## RECORDS FOR THIS EXERCISE:
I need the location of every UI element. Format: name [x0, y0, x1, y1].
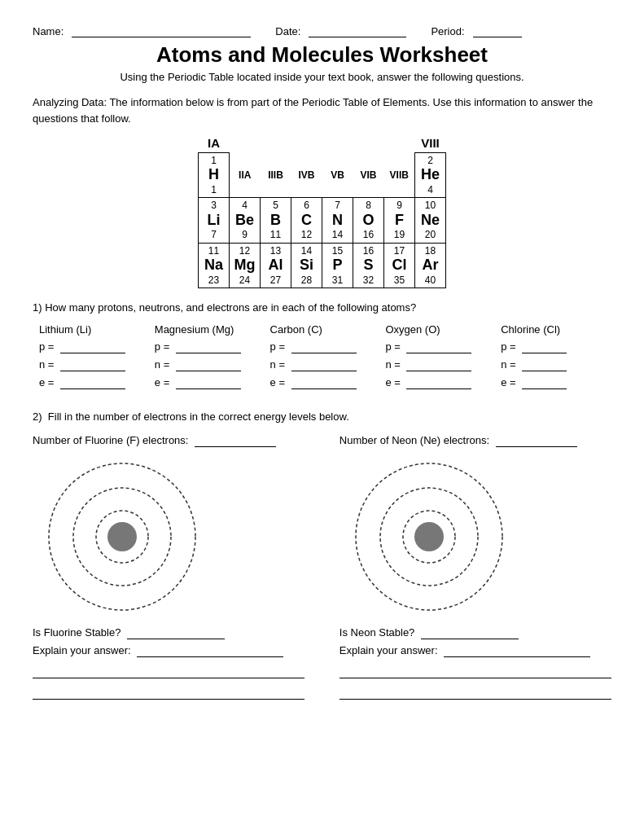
- element-N: 7 N 14: [322, 198, 353, 243]
- n-row-cl: n =: [501, 358, 605, 371]
- group-viib: VIIB: [384, 153, 415, 198]
- p-blank-cl[interactable]: [522, 340, 567, 353]
- n-blank-li[interactable]: [60, 358, 125, 371]
- question2-number: 2): [33, 410, 42, 423]
- group-ivb: IVB: [291, 153, 322, 198]
- n-row-o: n =: [385, 358, 489, 371]
- neon-long-blank-2[interactable]: [340, 687, 611, 700]
- atom-magnesium-col: Magnesium (Mg) p = n = e =: [150, 322, 264, 396]
- element-Ar: 18 Ar 40: [415, 243, 446, 288]
- group-viii: VIII: [415, 134, 446, 153]
- neon-stability-col: Is Neon Stable? Explain your answer:: [340, 626, 611, 700]
- e-row-o: e =: [385, 376, 489, 389]
- element-Be: 4 Be 9: [230, 198, 261, 243]
- neon-stable-blank[interactable]: [421, 626, 519, 639]
- atom-lithium-col: Lithium (Li) p = n = e =: [34, 322, 148, 396]
- p-blank-li[interactable]: [60, 340, 125, 353]
- element-C: 6 C 12: [291, 198, 322, 243]
- e-row-mg: e =: [155, 376, 259, 389]
- stability-section: Is Fluorine Stable? Explain your answer:…: [33, 626, 611, 700]
- period-field[interactable]: [473, 24, 522, 37]
- n-blank-cl[interactable]: [522, 358, 567, 371]
- element-O: 8 O 16: [353, 198, 384, 243]
- element-H: 1 H 1: [199, 153, 230, 198]
- n-blank-c[interactable]: [291, 358, 357, 371]
- e-row-li: e =: [39, 376, 143, 389]
- group-vib: VIB: [353, 153, 384, 198]
- neon-explain-row: Explain your answer:: [340, 644, 611, 657]
- element-Li: 3 Li 7: [199, 198, 230, 243]
- question1-text: How many protons, neutrons, and electron…: [45, 301, 416, 314]
- p-blank-mg[interactable]: [176, 340, 241, 353]
- period-label: Period:: [431, 25, 464, 37]
- question2-text: Fill in the number of electrons in the c…: [48, 410, 349, 423]
- p-blank-o[interactable]: [406, 340, 471, 353]
- spacer: [230, 134, 261, 153]
- group-vb: VB: [322, 153, 353, 198]
- e-blank-cl[interactable]: [522, 376, 567, 389]
- e-blank-li[interactable]: [60, 376, 125, 389]
- n-blank-o[interactable]: [406, 358, 471, 371]
- neon-label-text: Number of Neon (Ne) electrons:: [340, 434, 489, 446]
- svg-point-7: [414, 522, 444, 551]
- question1-number: 1): [33, 301, 42, 314]
- element-F: 9 F 19: [384, 198, 415, 243]
- fluorine-explain-row: Explain your answer:: [33, 644, 304, 657]
- atom-carbon-name: Carbon (C): [270, 323, 375, 336]
- n-blank-mg[interactable]: [176, 358, 241, 371]
- page-title: Atoms and Molecules Worksheet: [33, 42, 611, 68]
- n-row-li: n =: [39, 358, 143, 371]
- bohr-neon: Number of Neon (Ne) electrons:: [340, 434, 611, 618]
- fluorine-explain-label: Explain your answer:: [33, 644, 131, 656]
- svg-point-3: [107, 522, 137, 551]
- atoms-table: Lithium (Li) p = n = e = Magnesium (Mg) …: [33, 320, 611, 397]
- spacer: [384, 134, 415, 153]
- date-label: Date:: [275, 25, 300, 37]
- element-P: 15 P 31: [322, 243, 353, 288]
- fluorine-long-blank-2[interactable]: [33, 687, 304, 700]
- fluorine-stable-blank[interactable]: [127, 626, 225, 639]
- fluorine-explain-blank[interactable]: [137, 644, 283, 657]
- neon-explain-blank[interactable]: [444, 644, 590, 657]
- header-line: Name: Date: Period:: [33, 24, 611, 37]
- element-Ne: 10 Ne 20: [415, 198, 446, 243]
- name-field[interactable]: [72, 24, 251, 37]
- element-Al: 13 Al 27: [261, 243, 291, 288]
- periodic-table: IA VIII 1 H 1 IIA IIIB IVB VB VIB VIIB 2: [198, 134, 446, 288]
- p-row-mg: p =: [155, 340, 259, 353]
- spacer: [353, 134, 384, 153]
- fluorine-electrons-label: Number of Fluorine (F) electrons:: [33, 434, 276, 447]
- neon-long-blank-1[interactable]: [340, 665, 611, 678]
- p-row-cl: p =: [501, 340, 605, 353]
- neon-stable-row: Is Neon Stable?: [340, 626, 611, 639]
- atom-carbon-col: Carbon (C) p = n = e =: [265, 322, 379, 396]
- p-row-li: p =: [39, 340, 143, 353]
- element-He: 2 He 4: [415, 153, 446, 198]
- atom-chlorine-col: Chlorine (Cl) p = n = e =: [496, 322, 610, 396]
- spacer: [322, 134, 353, 153]
- bohr-fluorine: Number of Fluorine (F) electrons:: [33, 434, 304, 618]
- n-row-c: n =: [270, 358, 375, 371]
- atom-lithium-name: Lithium (Li): [39, 323, 143, 336]
- neon-bohr-diagram: [348, 455, 510, 618]
- question1-title: 1) How many protons, neutrons, and elect…: [33, 301, 611, 314]
- name-label: Name:: [33, 25, 64, 37]
- neon-stable-label: Is Neon Stable?: [340, 626, 415, 639]
- subtitle: Using the Periodic Table located inside …: [33, 71, 611, 83]
- spacer: [291, 134, 322, 153]
- e-blank-mg[interactable]: [176, 376, 241, 389]
- group-iiib: IIIB: [261, 153, 291, 198]
- group-ia: IA: [199, 134, 230, 153]
- e-blank-o[interactable]: [406, 376, 471, 389]
- fluorine-bohr-diagram: [41, 455, 204, 618]
- fluorine-long-blank-1[interactable]: [33, 665, 304, 678]
- e-row-c: e =: [270, 376, 375, 389]
- p-row-o: p =: [385, 340, 489, 353]
- element-Si: 14 Si 28: [291, 243, 322, 288]
- p-blank-c[interactable]: [291, 340, 357, 353]
- n-row-mg: n =: [155, 358, 259, 371]
- neon-electrons-blank[interactable]: [496, 434, 577, 447]
- date-field[interactable]: [309, 24, 406, 37]
- e-blank-c[interactable]: [291, 376, 357, 389]
- fluorine-electrons-blank[interactable]: [195, 434, 276, 447]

## EXERCISE BRIEF:
The whole listing above is to be repeated exactly, apart from its pictures.

## SOLUTION FOR THIS TASK:
I need the location of every UI element. Format: name [x0, y0, x1, y1].
- element-N: 7 N 14: [322, 198, 353, 243]
- n-row-cl: n =: [501, 358, 605, 371]
- group-viib: VIIB: [384, 153, 415, 198]
- p-blank-cl[interactable]: [522, 340, 567, 353]
- n-blank-li[interactable]: [60, 358, 125, 371]
- question2-number: 2): [33, 410, 42, 423]
- group-ivb: IVB: [291, 153, 322, 198]
- n-row-o: n =: [385, 358, 489, 371]
- neon-long-blank-2[interactable]: [340, 687, 611, 700]
- atom-magnesium-col: Magnesium (Mg) p = n = e =: [150, 322, 264, 396]
- element-Ar: 18 Ar 40: [415, 243, 446, 288]
- group-viii: VIII: [415, 134, 446, 153]
- neon-stability-col: Is Neon Stable? Explain your answer:: [340, 626, 611, 700]
- e-row-o: e =: [385, 376, 489, 389]
- element-Be: 4 Be 9: [230, 198, 261, 243]
- neon-stable-blank[interactable]: [421, 626, 519, 639]
- atom-lithium-col: Lithium (Li) p = n = e =: [34, 322, 148, 396]
- p-blank-li[interactable]: [60, 340, 125, 353]
- element-C: 6 C 12: [291, 198, 322, 243]
- e-row-mg: e =: [155, 376, 259, 389]
- stability-section: Is Fluorine Stable? Explain your answer:…: [33, 626, 611, 700]
- period-field[interactable]: [473, 24, 522, 37]
- n-blank-cl[interactable]: [522, 358, 567, 371]
- element-O: 8 O 16: [353, 198, 384, 243]
- element-H: 1 H 1: [199, 153, 230, 198]
- n-blank-c[interactable]: [291, 358, 357, 371]
- e-row-li: e =: [39, 376, 143, 389]
- group-vib: VIB: [353, 153, 384, 198]
- neon-explain-row: Explain your answer:: [340, 644, 611, 657]
- element-Li: 3 Li 7: [199, 198, 230, 243]
- question1-text: How many protons, neutrons, and electron…: [45, 301, 416, 314]
- p-blank-mg[interactable]: [176, 340, 241, 353]
- period-label: Period:: [431, 25, 464, 37]
- question2-text: Fill in the number of electrons in the c…: [48, 410, 349, 423]
- p-blank-o[interactable]: [406, 340, 471, 353]
- spacer: [230, 134, 261, 153]
- group-vb: VB: [322, 153, 353, 198]
- e-blank-cl[interactable]: [522, 376, 567, 389]
- e-blank-li[interactable]: [60, 376, 125, 389]
- n-blank-o[interactable]: [406, 358, 471, 371]
- neon-label-text: Number of Neon (Ne) electrons:: [340, 434, 489, 446]
- svg-point-7: [414, 522, 444, 551]
- question1-number: 1): [33, 301, 42, 314]
- element-F: 9 F 19: [384, 198, 415, 243]
- fluorine-explain-row: Explain your answer:: [33, 644, 304, 657]
- atom-carbon-name: Carbon (C): [270, 323, 375, 336]
- n-blank-mg[interactable]: [176, 358, 241, 371]
- page-title: Atoms and Molecules Worksheet: [33, 42, 611, 68]
- n-row-li: n =: [39, 358, 143, 371]
- bohr-neon: Number of Neon (Ne) electrons:: [340, 434, 611, 618]
- fluorine-explain-label: Explain your answer:: [33, 644, 131, 656]
- svg-point-3: [107, 522, 137, 551]
- atoms-table: Lithium (Li) p = n = e = Magnesium (Mg) …: [33, 320, 611, 397]
- spacer: [384, 134, 415, 153]
- date-label: Date:: [275, 25, 300, 37]
- element-P: 15 P 31: [322, 243, 353, 288]
- fluorine-long-blank-2[interactable]: [33, 687, 304, 700]
- fluorine-stable-blank[interactable]: [127, 626, 225, 639]
- fluorine-explain-blank[interactable]: [137, 644, 283, 657]
- neon-explain-blank[interactable]: [444, 644, 590, 657]
- header-line: Name: Date: Period:: [33, 24, 611, 37]
- element-Ne: 10 Ne 20: [415, 198, 446, 243]
- name-field[interactable]: [72, 24, 251, 37]
- element-Al: 13 Al 27: [261, 243, 291, 288]
- periodic-table: IA VIII 1 H 1 IIA IIIB IVB VB VIB VIIB 2: [198, 134, 446, 288]
- p-row-mg: p =: [155, 340, 259, 353]
- spacer: [353, 134, 384, 153]
- fluorine-electrons-label: Number of Fluorine (F) electrons:: [33, 434, 276, 447]
- neon-long-blank-1[interactable]: [340, 665, 611, 678]
- p-row-cl: p =: [501, 340, 605, 353]
- neon-stable-row: Is Neon Stable?: [340, 626, 611, 639]
- atom-carbon-col: Carbon (C) p = n = e =: [265, 322, 379, 396]
- p-row-li: p =: [39, 340, 143, 353]
- element-He: 2 He 4: [415, 153, 446, 198]
- atom-chlorine-col: Chlorine (Cl) p = n = e =: [496, 322, 610, 396]
- spacer: [322, 134, 353, 153]
- bohr-fluorine: Number of Fluorine (F) electrons:: [33, 434, 304, 618]
- n-row-c: n =: [270, 358, 375, 371]
- atom-lithium-name: Lithium (Li): [39, 323, 143, 336]
- neon-bohr-diagram: [348, 455, 510, 618]
- question1-title: 1) How many protons, neutrons, and elect…: [33, 301, 611, 314]
- name-label: Name:: [33, 25, 64, 37]
- neon-stable-label: Is Neon Stable?: [340, 626, 415, 639]
- subtitle: Using the Periodic Table located inside …: [33, 71, 611, 83]
- spacer: [291, 134, 322, 153]
- e-blank-mg[interactable]: [176, 376, 241, 389]
- group-iiib: IIIB: [261, 153, 291, 198]
- group-ia: IA: [199, 134, 230, 153]
- e-blank-o[interactable]: [406, 376, 471, 389]
- fluorine-bohr-diagram: [41, 455, 204, 618]
- fluorine-long-blank-1[interactable]: [33, 665, 304, 678]
- e-row-c: e =: [270, 376, 375, 389]
- p-row-o: p =: [385, 340, 489, 353]
- element-Si: 14 Si 28: [291, 243, 322, 288]
- p-blank-c[interactable]: [291, 340, 357, 353]
- n-row-mg: n =: [155, 358, 259, 371]
- neon-electrons-blank[interactable]: [496, 434, 577, 447]
- date-field[interactable]: [309, 24, 406, 37]
- e-blank-c[interactable]: [291, 376, 357, 389]
- fluorine-electrons-blank[interactable]: [195, 434, 276, 447]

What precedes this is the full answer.